Printable Version
Pronunciation: de-prê-dayt Hear it!

Part of Speech: Verb

Meaning: To prey on, plunder, ransack, ravage, lay waste.

Notes: Today's word, which has nothing to do with predating, has an abundant family. The personal noun, depredator [de-prê-day-dêr], has the accent on the same syllable. However, in the action noun depredation [de-prê-day-shên], and in the adjective depredatory [di-pred-ê-tor-ri], it changes syllables. Don't confuse today's word with deprecate.

In Play: This verb originally referred to predatory actions: "Tigers and leopard depredate villagers in the winter." However, the sense of this word has expanded since it entered English in the 17th century: "Tornadoes depredate wide and, sometimes, long swathes of inhabited areas." We might even try a figurative use: "Lucinda Head depredated the meeting with her verbal bullying about makeup and fashion."

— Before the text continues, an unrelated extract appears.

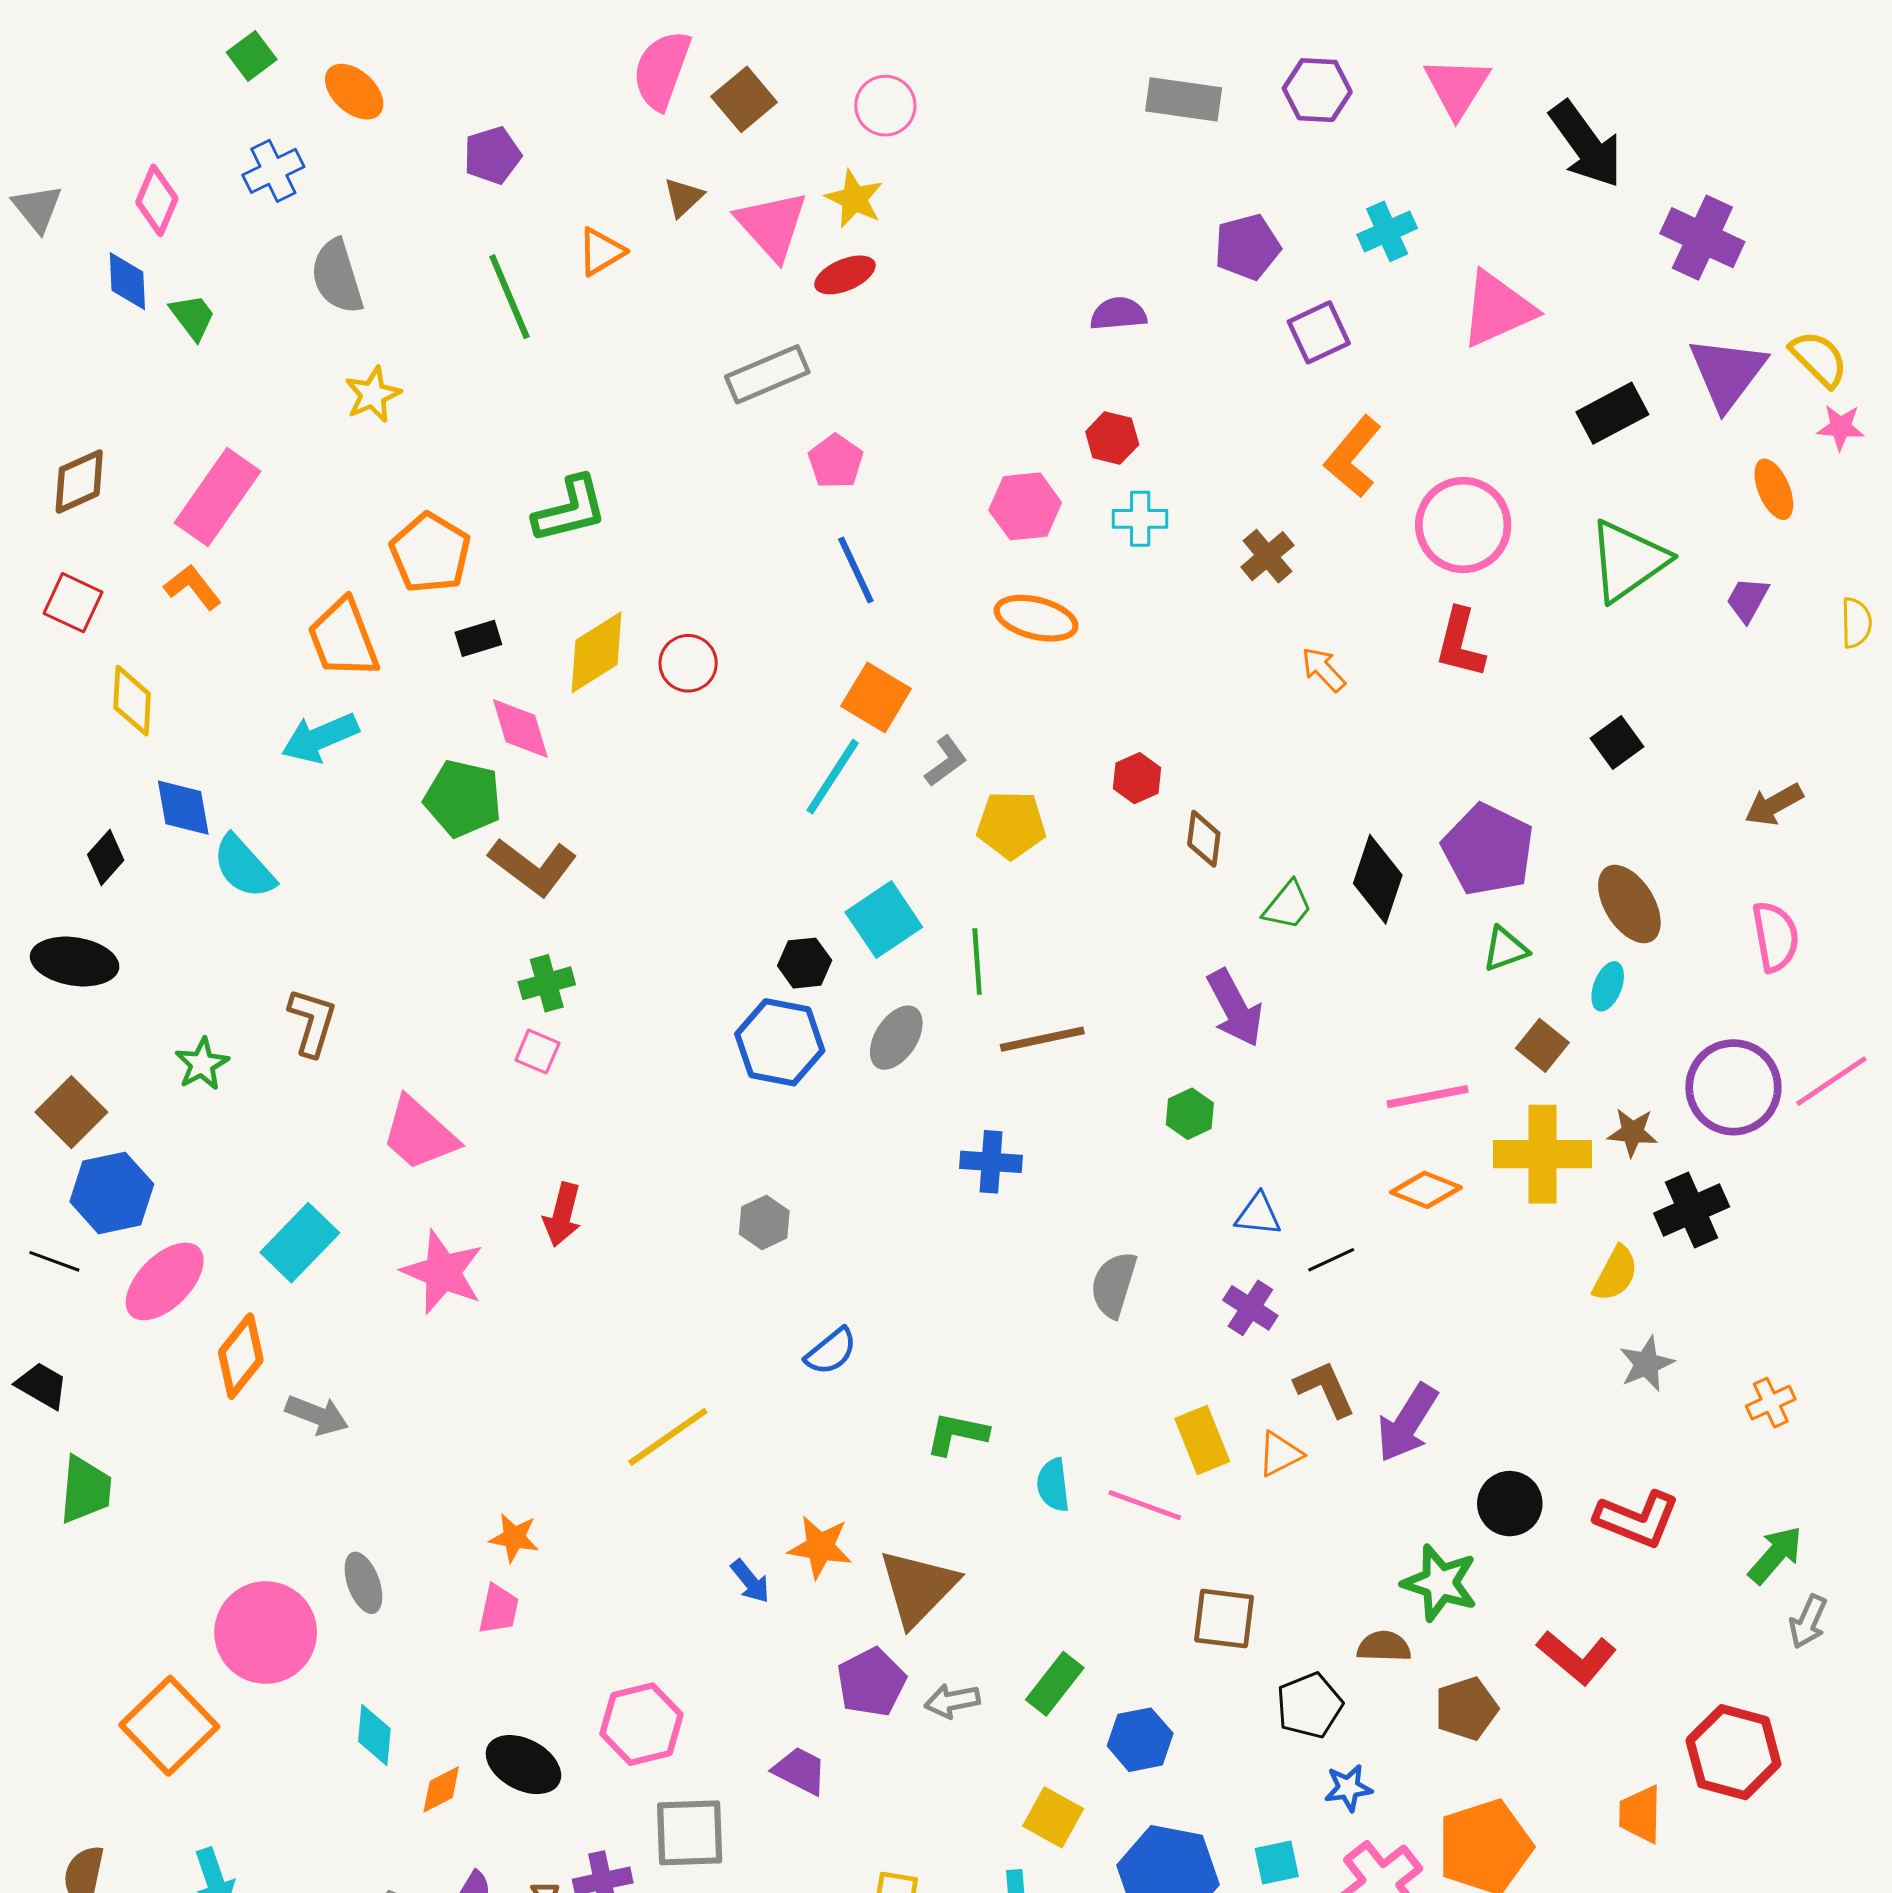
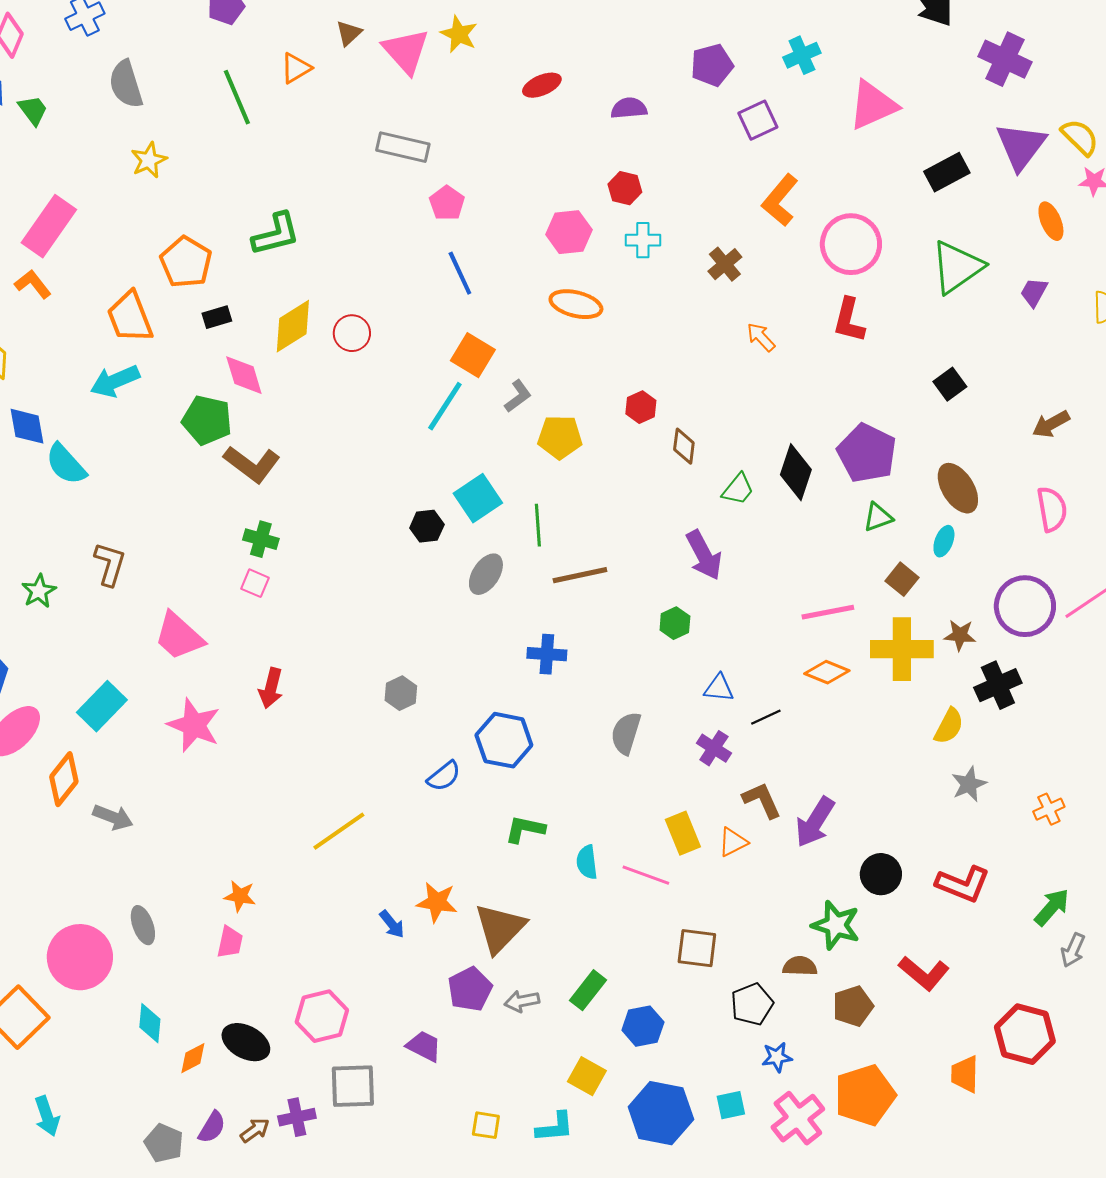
red ellipse: (845, 275) -> (542, 85), moved
gray rectangle: (767, 374) -> (403, 147), turned 36
green cross: (547, 983) -> (261, 539), turned 32
blue hexagon: (780, 1042) -> (504, 740), moved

Word History: Today's Good Word was sneaked away from Latin depraedatus, the past participle of depraedare "to pillage, ravage", made up of de- "from, thoroughly" + praedari "to plunder, prey on", a verb based on praeda "prey, booty, spoils". English prey was all that was left of praeda when Old French finished with it (Old French preie). Latin inherited its word from a prefixed form of PIE ghe(n)d- "to grab, seize" with a Fickle N. The N is present in Albanian gjen "finds", Latin prehendere "to catch", and Welsh gynnal, cynnal "to hold, maintain". Without the N we find Russian zagadka "riddle", English get and guess (from get-s), and Lithuanian godus "greedy, avid". (Now a bow to active Agoran Eileen Opiolka, who recommended today's almost forgotten Good Word for our enjoyment.)